Part 4: Investigation Planning

Survey → plan → execute

Currently: every directory is processed in leaf-first order with equal resource allocation. A 2-file directory gets the same max_turns as a 50-file one.

Better: after the survey pass, a planning step decides where to invest depth.

Planning pass (submit_plan tool):

Input: survey output + full directory tree

Output:

{
    "priority_dirs": [           # investigate these deeply
        {"path": str, "reason": str, "suggested_turns": int}
    ],
    "shallow_dirs": [            # quick pass only
        {"path": str, "reason": str}
    ],
    "skip_dirs": [               # skip entirely (generated, vendored, etc.)
        {"path": str, "reason": str}
    ],
    "investigation_order": str,  # "leaf-first" | "priority-first" | "breadth-first"
    "notes": str,                # anything else the investigation should know
}

The orchestrator uses this plan to allocate turns per directory and set investigation order. The plan is also saved to cache so resumed investigations can follow the same strategy.

Dynamic turn allocation

Replace fixed max_turns=14 per directory with a global turn budget the agent manages. The planning pass allocates turns to directories based on apparent complexity. The agent can request additional turns mid-investigation if it hits something unexpectedly complex.

A simple model:

Global budget = base_turns_per_dir * dir_count (e.g. 10 * 20 = 200)
Planning pass distributes: priority dirs get 15-20, shallow dirs get 5, skip dirs get 0
Agent can "borrow" turns from its own budget if it needs more
If budget runs low, a warning is injected into the prompt

Part 5: Scale-Tiered Synthesis

Why tiers are still needed

Even with better investigation planning and agentic depth control, the synthesis input problem remains: 300 directory summaries cannot be meaningfully synthesized in one shot. The output is either truncated, loses fidelity, or both.

Tier classification based on post-loop measurements:

Tier	dir_count	file_count	Synthesis approach
`small`	< 5	< 30	Feed per-file cache entries directly
`medium`	5–30	30–300	Dir summaries (current approach)
`large`	31–150	301–1500	Multi-level synthesis
`xlarge`	> 150	> 1500	Multi-level + subsystem grouping

Thresholds configurable via CLI flags or config file.

Small tier: per-file summaries

File cache entries are the most granular, most grounded signal in the system — written while the AI was actually reading files. For small targets they fit comfortably in the synthesis context window and produce a richer output than dir summaries.
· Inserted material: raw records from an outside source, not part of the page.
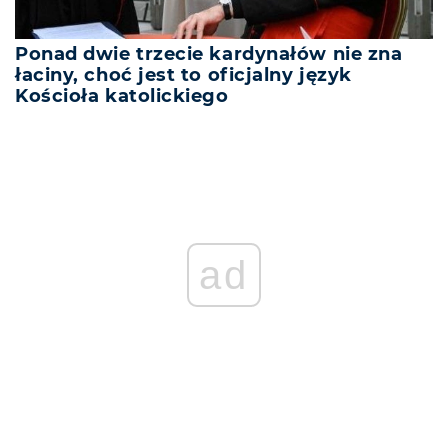
Ponad dwie trzecie kardynałów nie zna
łaciny, choć jest to oficjalny język
Kościoła katolickiego
ad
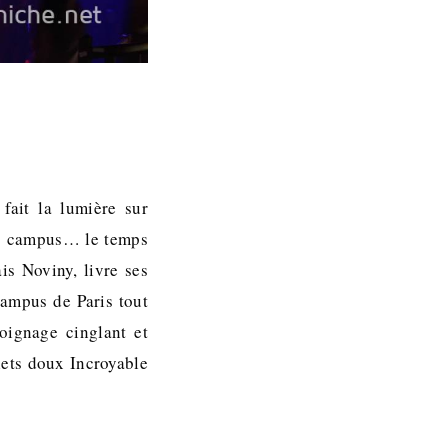
fait la lumière sur
ses campus… le temps
is Noviny, livre ses
campus de Paris tout
oignage cinglant et
lets doux Incroyable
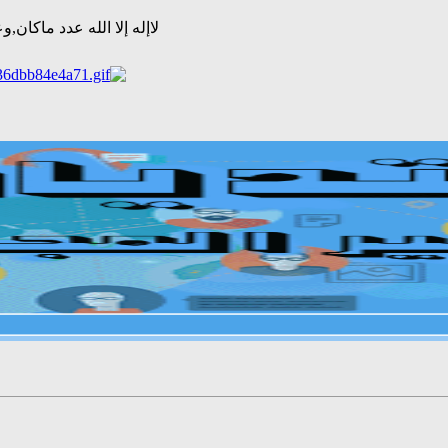
لاإله إلا الله عدد ماكان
Multi-level synthesis (large/xlarge)

dir summaries
    ↓  (grouping pass: dirs → subsystems, AI-identified)
subsystem summaries (3–10 groups)
    ↓  (final synthesis)
report

The grouping pass is itself agentic: the AI identifies logical subsystems from dir summaries, not from directory structure. An auth/ dir and a middleware/session/ dir might end up in the same "Authentication" subsystem.

For xlarge:

dir summaries
    ↓  (level-1: dirs → subsystems, 10–30 groups)
    ↓  (level-2: subsystems → domains/layers, 3–8 groups)
    ↓  (final synthesis)

Synthesis depth scales with tier

The synthesis prompt receives explicit depth guidance:

small: "Be concise but specific. Reference actual filenames. 2–3 paragraphs."
medium: "Produce a structured breakdown. Cover purpose, components, concerns."
large: "Produce a thorough architectural analysis with section headers. Be specific."
xlarge: "Produce a comprehensive report. Cover architecture, subsystems, interfaces, cross-cutting concerns, and notable anomalies. Reference actual paths."
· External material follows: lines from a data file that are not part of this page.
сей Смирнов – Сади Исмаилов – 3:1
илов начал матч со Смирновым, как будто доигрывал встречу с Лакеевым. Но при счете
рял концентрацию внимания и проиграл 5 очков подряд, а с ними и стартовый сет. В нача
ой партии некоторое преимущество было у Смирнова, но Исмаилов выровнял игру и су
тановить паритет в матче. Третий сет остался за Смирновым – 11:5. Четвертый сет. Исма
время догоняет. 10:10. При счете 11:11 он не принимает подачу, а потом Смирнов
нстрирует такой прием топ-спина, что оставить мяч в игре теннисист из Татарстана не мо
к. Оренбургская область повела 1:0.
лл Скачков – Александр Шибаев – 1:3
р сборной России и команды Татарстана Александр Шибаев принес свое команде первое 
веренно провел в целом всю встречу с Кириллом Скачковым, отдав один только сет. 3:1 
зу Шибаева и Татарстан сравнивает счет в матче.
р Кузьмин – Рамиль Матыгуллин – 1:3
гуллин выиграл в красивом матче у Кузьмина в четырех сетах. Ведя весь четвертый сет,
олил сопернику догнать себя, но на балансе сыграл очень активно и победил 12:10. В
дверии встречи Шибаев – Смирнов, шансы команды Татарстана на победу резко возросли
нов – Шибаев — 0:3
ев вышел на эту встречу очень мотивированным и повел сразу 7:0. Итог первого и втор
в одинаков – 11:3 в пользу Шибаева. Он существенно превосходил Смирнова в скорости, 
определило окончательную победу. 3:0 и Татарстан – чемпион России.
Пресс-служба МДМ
Part 6: Hypothesis-Driven Synthesis

Current approach: aggregation

Synthesis currently aggregates dir summaries into a report. It's descriptive: "here is what I found in each part."
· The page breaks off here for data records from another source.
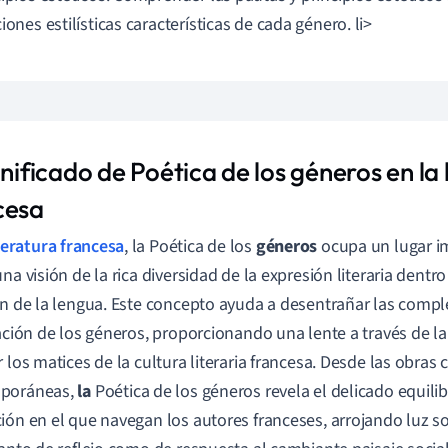
iones estilísticas características de cada género. li>
gnificado de Poética de los géneros en la 
cesa
teratura francesa
, la Poética de los
géneros
ocupa un lugar i
na visión de la rica diversidad de la expresión literaria dentro 
ón de la lengua. Este concepto ayuda a desentrañar las compl
cación de los géneros, proporcionando una lente a través de l
 los matices de la cultura literaria francesa. Desde las obras c
poráneas,
la
Poética de los géneros revela el delicado equilib
ión en el que navegan los autores franceses, arrojando luz 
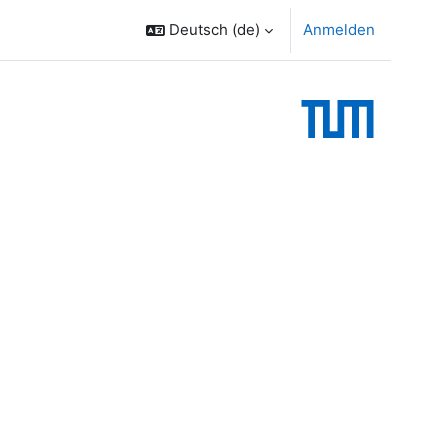
Deutsch ‎(de)‎
Anmelden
Better approach: conclusion with evidence

The synthesis agent should:

Form an initial hypothesis about the whole from the dir summaries
Look for evidence that confirms or refutes it
Consider alternative interpretations
Produce a conclusion that reflects the reasoning, not just the observations

This produces output like: "This appears to be a multi-tenant SaaS backend (hypothesis) — the presence of tenant_id throughout the schema, separate per-tenant job queues, and the auth middleware's scope validation all support this (evidence). The monolith structure suggests it hasn't been decomposed into services yet (alternative consideration)."

Rather than: "The auth directory handles authentication. The jobs directory handles background jobs. The models directory contains database models."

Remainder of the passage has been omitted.